Integration of CRIM plasmids into the E. coli genome

Detailed descriptions of the construction of helper plasmids, as well as basic and composite parts used in this section, are provided on the individual part pages at the Registry of Standard Biological Parts [2]. After assembly of full-length CRIM composite parts, such as J72007 (used as example in Figure 4c), the original ColE1 origin of replication and ampicillin resistance marker from the initial vector backbone were excised by digestion with BglII and BamHI. The desired CRIM composite part was re-circularized by ligation and introduced into E. coli strain Ec100D::pir116 (Epicentre) for maintenance as high-copy plasmids on chloramphenicol-supplemented medium. For genomic integration, the target E. coli strain MC1061 was first transformed with helper plasmid pInt80-649 (part J72008), which contains an ampicillin marker, a temperature-sensitive origin of replication for maintenance, the int gene for Φ80 att-site integration, and a pir116 gene. Transformants were grown on ampicillin plates under permissive conditions at 30°C. The resulting cells were made competent again, re-transformed with CRIM plasmid, and grown on chloramphenicol plates at 30°C. During this stage, CRIM plasmids were maintained as high-copy plasmids by the pir116 gene product expressed from the helper plasmid. From the transformants obtained, a single colony was grown to saturation in 5 mL LB medium supplemented with chloramphenicol at 37°C, and then re-streaked on chloramphenicol plates and grown overnight at 43°C. Following genomic integration of the CRIM plasmid into the target MC1061 E. coli strain, growth at this non-permissive temperature cures the cell of the helper plasmid containing the pir116 gene. From these colonies, a single colony was re-grown to saturation in 5 mL LB medium supplemented with chloramphenicol at 37°C, and then streaked on ampicillin plates to confirm loss of the helper plasmid. Genomic DNA was then isolated from the resulting cells and analyzed to confirm integration of the CRIM plasmid into the genome. Specifically, the Φ80 locus was PCR amplified with primers CA603F (5'-CTGCTTGTGGTGGTGAAT-3') and CA603R (5'-TAAGGCAAGACGATCAGG-3'), and PCR products were sequenced to confirm the integration of parts.

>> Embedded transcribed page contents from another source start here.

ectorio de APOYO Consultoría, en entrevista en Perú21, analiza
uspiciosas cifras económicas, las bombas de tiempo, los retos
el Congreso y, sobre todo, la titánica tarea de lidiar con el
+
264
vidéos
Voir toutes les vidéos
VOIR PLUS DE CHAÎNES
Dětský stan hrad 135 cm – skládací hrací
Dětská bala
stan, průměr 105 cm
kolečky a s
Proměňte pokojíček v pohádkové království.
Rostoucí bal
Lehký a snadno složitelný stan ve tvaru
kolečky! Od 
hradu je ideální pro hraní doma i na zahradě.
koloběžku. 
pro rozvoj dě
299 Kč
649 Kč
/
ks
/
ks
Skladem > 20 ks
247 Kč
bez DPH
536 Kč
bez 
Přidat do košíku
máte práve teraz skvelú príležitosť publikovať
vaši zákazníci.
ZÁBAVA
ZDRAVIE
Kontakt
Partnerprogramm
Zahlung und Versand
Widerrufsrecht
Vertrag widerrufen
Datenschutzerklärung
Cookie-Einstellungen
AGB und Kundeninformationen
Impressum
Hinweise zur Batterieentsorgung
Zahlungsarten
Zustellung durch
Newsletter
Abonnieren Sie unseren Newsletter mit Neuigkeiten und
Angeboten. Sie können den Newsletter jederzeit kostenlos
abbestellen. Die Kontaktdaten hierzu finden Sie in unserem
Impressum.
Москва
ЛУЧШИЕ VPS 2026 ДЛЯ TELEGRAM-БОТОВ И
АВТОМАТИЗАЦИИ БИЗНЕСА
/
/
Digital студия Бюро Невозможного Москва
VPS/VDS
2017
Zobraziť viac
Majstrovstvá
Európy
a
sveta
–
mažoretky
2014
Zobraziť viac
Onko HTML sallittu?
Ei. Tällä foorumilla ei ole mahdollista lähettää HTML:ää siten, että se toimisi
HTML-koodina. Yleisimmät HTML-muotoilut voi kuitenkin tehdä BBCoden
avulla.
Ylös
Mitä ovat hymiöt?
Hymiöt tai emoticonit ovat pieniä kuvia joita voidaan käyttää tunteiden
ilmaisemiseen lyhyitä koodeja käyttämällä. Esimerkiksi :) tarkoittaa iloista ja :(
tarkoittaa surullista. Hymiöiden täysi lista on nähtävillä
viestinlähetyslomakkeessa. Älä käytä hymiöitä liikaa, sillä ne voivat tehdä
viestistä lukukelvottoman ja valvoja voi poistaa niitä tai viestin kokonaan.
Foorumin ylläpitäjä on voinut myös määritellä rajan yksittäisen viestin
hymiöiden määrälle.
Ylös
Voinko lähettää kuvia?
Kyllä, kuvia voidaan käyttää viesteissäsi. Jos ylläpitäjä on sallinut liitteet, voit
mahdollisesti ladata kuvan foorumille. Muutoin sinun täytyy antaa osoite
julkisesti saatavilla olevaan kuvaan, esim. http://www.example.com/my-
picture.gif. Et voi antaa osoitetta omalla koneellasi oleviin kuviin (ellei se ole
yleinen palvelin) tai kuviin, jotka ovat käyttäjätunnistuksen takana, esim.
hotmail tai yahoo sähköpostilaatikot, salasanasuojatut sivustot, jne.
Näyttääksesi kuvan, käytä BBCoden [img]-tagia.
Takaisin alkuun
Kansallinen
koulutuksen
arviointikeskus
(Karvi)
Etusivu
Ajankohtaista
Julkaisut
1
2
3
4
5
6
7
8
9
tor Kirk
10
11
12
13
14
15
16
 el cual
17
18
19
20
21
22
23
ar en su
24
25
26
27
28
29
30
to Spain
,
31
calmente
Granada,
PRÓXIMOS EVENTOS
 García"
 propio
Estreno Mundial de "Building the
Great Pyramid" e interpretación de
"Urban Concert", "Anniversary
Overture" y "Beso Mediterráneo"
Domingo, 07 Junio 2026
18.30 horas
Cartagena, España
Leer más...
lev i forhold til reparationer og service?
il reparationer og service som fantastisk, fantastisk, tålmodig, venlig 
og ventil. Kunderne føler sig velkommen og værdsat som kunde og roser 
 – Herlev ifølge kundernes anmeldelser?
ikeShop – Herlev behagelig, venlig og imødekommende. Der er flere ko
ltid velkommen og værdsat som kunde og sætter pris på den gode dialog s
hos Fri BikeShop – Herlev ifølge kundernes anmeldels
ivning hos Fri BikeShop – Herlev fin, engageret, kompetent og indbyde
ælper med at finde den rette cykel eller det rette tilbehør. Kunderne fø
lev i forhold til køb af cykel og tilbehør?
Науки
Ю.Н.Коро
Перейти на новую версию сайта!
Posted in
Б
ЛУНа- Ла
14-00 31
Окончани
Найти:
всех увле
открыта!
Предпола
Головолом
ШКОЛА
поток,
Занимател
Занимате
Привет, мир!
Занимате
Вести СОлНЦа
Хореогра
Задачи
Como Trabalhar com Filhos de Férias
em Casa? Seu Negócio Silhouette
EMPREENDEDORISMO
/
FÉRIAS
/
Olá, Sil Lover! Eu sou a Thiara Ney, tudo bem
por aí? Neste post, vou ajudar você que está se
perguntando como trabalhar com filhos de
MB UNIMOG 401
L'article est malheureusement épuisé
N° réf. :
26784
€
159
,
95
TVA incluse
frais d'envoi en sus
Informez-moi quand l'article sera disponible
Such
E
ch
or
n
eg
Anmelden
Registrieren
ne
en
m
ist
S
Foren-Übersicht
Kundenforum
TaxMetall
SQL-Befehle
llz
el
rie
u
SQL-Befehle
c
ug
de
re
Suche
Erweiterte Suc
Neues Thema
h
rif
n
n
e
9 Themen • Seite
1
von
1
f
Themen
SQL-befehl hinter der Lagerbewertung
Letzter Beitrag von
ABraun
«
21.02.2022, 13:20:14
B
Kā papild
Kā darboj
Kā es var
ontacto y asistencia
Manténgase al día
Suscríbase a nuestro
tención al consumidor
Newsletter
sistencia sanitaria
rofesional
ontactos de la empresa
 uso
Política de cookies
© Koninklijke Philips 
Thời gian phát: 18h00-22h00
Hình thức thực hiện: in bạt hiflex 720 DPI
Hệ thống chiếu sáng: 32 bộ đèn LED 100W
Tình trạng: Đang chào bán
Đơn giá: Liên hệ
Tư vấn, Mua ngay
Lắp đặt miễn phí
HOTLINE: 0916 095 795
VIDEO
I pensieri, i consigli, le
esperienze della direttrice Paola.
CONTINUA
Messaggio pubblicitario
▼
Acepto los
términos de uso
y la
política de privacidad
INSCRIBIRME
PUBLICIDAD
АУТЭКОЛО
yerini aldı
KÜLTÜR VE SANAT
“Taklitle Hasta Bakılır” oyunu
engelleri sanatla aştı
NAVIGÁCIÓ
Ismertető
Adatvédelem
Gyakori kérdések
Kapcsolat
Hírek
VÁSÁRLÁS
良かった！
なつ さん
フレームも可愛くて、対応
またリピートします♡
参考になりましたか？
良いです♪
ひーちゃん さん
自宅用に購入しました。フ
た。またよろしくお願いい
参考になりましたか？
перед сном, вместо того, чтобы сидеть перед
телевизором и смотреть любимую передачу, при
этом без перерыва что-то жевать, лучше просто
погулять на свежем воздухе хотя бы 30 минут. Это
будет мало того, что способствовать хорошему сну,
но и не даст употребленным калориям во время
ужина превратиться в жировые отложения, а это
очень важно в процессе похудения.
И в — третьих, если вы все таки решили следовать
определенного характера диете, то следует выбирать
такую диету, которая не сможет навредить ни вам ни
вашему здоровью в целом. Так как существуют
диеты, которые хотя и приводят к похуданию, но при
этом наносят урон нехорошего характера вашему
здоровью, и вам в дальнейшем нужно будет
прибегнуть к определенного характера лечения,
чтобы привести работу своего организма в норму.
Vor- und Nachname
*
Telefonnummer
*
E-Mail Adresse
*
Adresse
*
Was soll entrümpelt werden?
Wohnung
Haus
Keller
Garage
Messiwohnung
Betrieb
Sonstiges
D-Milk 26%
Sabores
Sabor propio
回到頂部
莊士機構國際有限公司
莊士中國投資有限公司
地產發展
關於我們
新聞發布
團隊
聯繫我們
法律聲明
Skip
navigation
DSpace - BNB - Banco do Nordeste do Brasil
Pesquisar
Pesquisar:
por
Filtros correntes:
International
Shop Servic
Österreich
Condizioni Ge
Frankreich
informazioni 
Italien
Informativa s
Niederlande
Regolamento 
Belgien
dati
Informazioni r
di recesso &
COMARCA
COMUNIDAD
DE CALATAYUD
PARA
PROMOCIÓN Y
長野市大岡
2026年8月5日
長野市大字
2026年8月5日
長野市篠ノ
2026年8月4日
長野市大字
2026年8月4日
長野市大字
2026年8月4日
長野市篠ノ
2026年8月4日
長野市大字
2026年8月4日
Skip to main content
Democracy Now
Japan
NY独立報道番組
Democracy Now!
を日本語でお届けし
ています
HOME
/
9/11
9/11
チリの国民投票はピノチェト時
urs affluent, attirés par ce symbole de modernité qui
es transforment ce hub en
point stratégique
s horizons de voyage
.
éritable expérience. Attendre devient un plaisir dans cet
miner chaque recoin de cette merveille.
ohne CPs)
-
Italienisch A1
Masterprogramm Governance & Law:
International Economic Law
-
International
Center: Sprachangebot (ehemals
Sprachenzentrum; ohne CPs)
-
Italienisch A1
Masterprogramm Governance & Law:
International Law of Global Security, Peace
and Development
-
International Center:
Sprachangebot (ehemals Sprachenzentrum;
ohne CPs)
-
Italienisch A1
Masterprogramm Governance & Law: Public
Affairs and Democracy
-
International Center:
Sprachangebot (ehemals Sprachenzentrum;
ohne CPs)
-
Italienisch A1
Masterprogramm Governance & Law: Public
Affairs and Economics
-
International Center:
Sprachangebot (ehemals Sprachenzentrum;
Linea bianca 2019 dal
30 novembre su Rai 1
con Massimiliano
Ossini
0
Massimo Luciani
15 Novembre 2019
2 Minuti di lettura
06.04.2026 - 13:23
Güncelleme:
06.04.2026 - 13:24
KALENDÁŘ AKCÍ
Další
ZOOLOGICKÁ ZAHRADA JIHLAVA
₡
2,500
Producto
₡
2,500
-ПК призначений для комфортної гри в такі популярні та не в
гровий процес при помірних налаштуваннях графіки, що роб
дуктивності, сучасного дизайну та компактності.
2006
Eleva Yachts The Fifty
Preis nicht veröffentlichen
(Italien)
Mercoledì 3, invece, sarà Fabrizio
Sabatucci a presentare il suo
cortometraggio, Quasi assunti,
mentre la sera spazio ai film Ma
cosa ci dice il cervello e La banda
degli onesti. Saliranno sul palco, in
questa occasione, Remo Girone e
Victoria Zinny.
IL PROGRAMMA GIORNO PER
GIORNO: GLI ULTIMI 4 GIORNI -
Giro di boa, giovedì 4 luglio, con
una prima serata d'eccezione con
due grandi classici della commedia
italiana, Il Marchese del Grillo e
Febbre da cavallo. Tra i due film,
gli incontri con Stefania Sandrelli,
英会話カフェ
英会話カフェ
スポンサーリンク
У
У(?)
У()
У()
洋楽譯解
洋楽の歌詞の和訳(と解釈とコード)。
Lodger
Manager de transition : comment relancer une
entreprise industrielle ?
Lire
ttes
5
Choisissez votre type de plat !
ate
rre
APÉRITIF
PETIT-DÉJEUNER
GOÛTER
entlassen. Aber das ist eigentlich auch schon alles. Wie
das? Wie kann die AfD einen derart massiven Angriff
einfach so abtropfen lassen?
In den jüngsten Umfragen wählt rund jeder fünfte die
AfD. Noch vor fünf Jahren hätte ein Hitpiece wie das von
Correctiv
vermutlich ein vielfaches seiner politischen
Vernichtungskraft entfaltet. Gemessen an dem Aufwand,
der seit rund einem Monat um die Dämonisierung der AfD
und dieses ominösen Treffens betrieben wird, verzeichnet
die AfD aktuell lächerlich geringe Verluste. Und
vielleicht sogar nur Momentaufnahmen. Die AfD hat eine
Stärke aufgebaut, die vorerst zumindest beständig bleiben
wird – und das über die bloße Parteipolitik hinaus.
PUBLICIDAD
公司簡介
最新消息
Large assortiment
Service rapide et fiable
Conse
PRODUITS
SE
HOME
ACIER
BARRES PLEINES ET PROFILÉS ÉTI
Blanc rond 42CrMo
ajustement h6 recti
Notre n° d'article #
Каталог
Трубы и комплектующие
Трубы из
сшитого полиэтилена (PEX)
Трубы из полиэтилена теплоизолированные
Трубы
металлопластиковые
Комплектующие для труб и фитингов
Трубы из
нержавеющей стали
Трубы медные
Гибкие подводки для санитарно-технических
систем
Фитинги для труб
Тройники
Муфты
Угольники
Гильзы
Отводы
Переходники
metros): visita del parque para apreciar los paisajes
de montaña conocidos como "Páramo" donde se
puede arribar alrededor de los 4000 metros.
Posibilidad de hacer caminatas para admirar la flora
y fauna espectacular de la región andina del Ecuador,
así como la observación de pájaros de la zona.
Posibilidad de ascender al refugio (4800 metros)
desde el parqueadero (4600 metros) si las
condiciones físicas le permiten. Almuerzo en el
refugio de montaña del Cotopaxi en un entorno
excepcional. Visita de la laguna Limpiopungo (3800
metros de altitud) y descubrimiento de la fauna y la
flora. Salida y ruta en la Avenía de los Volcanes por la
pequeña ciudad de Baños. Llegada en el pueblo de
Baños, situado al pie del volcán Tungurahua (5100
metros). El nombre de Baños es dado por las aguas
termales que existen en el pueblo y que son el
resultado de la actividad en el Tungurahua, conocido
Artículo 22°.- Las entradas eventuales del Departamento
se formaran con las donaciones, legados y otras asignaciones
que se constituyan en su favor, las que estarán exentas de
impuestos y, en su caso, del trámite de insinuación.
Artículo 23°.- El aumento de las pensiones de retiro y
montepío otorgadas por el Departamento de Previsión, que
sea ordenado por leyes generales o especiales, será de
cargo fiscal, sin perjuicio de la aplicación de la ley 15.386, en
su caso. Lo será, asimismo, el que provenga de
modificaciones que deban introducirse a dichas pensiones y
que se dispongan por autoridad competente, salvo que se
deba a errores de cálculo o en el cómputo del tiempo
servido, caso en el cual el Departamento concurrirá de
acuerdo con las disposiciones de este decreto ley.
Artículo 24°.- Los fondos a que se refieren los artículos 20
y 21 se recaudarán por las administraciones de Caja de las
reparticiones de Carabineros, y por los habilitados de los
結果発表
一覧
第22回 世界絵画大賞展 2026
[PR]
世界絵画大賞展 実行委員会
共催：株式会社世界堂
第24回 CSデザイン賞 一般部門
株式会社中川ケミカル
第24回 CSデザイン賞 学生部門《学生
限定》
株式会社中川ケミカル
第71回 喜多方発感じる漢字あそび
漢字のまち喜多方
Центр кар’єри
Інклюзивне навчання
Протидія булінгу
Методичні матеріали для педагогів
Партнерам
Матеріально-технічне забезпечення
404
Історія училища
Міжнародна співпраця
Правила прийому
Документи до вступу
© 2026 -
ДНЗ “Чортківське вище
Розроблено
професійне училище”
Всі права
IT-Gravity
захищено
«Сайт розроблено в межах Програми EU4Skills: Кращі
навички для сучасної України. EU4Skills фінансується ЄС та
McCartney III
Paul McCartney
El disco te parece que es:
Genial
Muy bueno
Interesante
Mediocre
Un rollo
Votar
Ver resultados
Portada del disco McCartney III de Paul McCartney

Post-integration marker excision from CRIM integrants

Following confirmation of the genomic integration event, the chloramphenicol marker and R6K origin of replication originally carried in the CRIM plasmid were removed from the genome by Flp-mediated recombination. Briefly, competent cells of the integrant were transformed with helper plasmid pCP20 [23] containing Flp recombinase, and grown on ampicillin plates under permissive conditions at 30°C. Following Flp-mediated recombination, a single colony was grown to saturation in 5 mL LB medium lacking antibiotics and then re-streaked onto LB plates and grown overnight at 43°C to cure the helper plasmid. From the resulting clones, a single colony was grown to saturation in LB medium at 37°C, and then re-streaked on ampicillin plates to confirm loss of the helper plasmid. Genomic DNA was then analyzed by PCR and sequencing of the Φ80 att locus to confirm loss of the chloramphenicol marker and R6K origin of replication from the host genome.